── DATA FOR PROCESSING
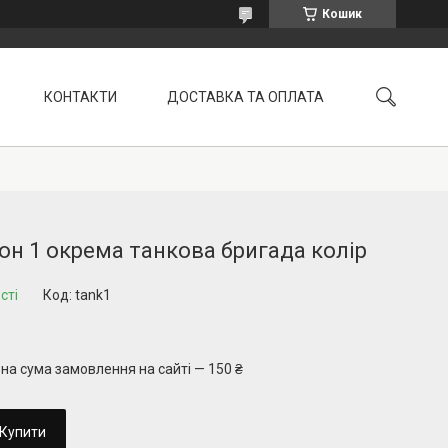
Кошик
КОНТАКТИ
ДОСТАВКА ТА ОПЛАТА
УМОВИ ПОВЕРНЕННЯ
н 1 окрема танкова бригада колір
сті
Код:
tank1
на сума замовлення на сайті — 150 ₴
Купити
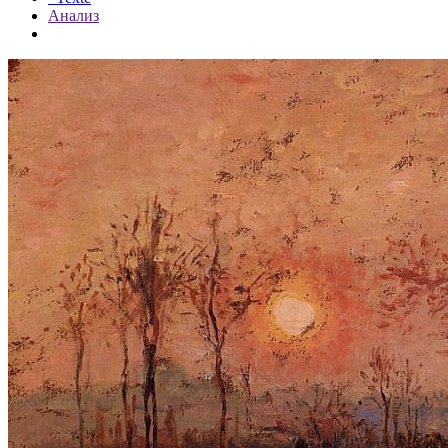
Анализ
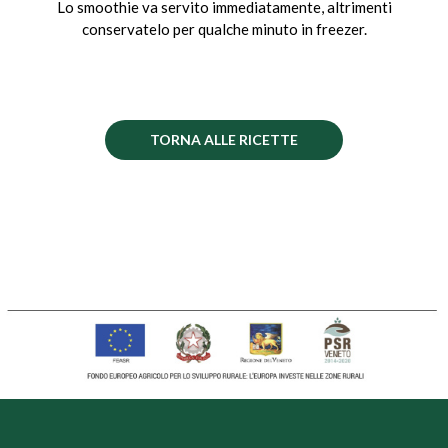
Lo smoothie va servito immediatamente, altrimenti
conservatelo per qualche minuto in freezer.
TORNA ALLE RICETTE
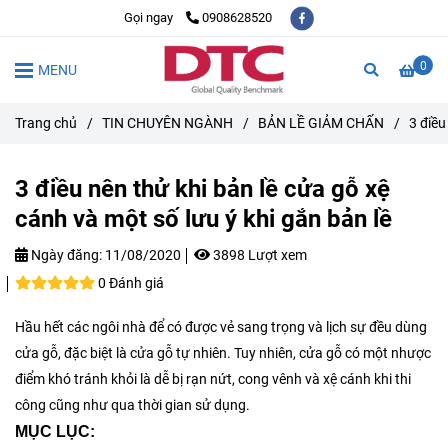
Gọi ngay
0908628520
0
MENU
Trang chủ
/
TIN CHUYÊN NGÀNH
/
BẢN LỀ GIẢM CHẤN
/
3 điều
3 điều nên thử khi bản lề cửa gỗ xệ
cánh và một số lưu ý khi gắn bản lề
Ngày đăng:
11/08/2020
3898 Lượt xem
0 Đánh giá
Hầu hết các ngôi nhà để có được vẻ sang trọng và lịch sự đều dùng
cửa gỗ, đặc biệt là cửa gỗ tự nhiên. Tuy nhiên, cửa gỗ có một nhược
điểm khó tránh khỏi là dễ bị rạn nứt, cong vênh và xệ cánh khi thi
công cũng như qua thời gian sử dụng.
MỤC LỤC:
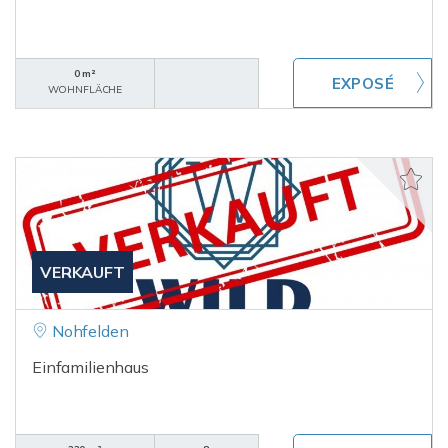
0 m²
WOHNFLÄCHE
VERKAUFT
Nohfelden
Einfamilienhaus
────
[EXERCISE]
Copy all the entries above exactly as they stand, except for the pictures.

[RESPONSE AREA]
Кошик
КОНТАКТИ
ДОСТАВКА ТА ОПЛАТА
УМОВИ ПОВЕРНЕННЯ
н 1 окрема танкова бригада колір
сті
Код:
tank1
на сума замовлення на сайті — 150 ₴
Купити
Анализ
Lo smoothie va servito immediatamente, altrimenti
conservatelo per qualche minuto in freezer.
TORNA ALLE RICETTE
Gọi ngay
0908628520
0
MENU
Trang chủ
/
TIN CHUYÊN NGÀNH
/
BẢN LỀ GIẢM CHẤN
/
3 điều
3 điều nên thử khi bản lề cửa gỗ xệ
cánh và một số lưu ý khi gắn bản lề
Ngày đăng:
11/08/2020
3898 Lượt xem
0 Đánh giá
Hầu hết các ngôi nhà để có được vẻ sang trọng và lịch sự đều dùng
cửa gỗ, đặc biệt là cửa gỗ tự nhiên. Tuy nhiên, cửa gỗ có một nhược
điểm khó tránh khỏi là dễ bị rạn nứt, cong vênh và xệ cánh khi thi
công cũng như qua thời gian sử dụng.
MỤC LỤC:
0 m²
WOHNFLÄCHE
VERKAUFT
Nohfelden
Einfamilienhaus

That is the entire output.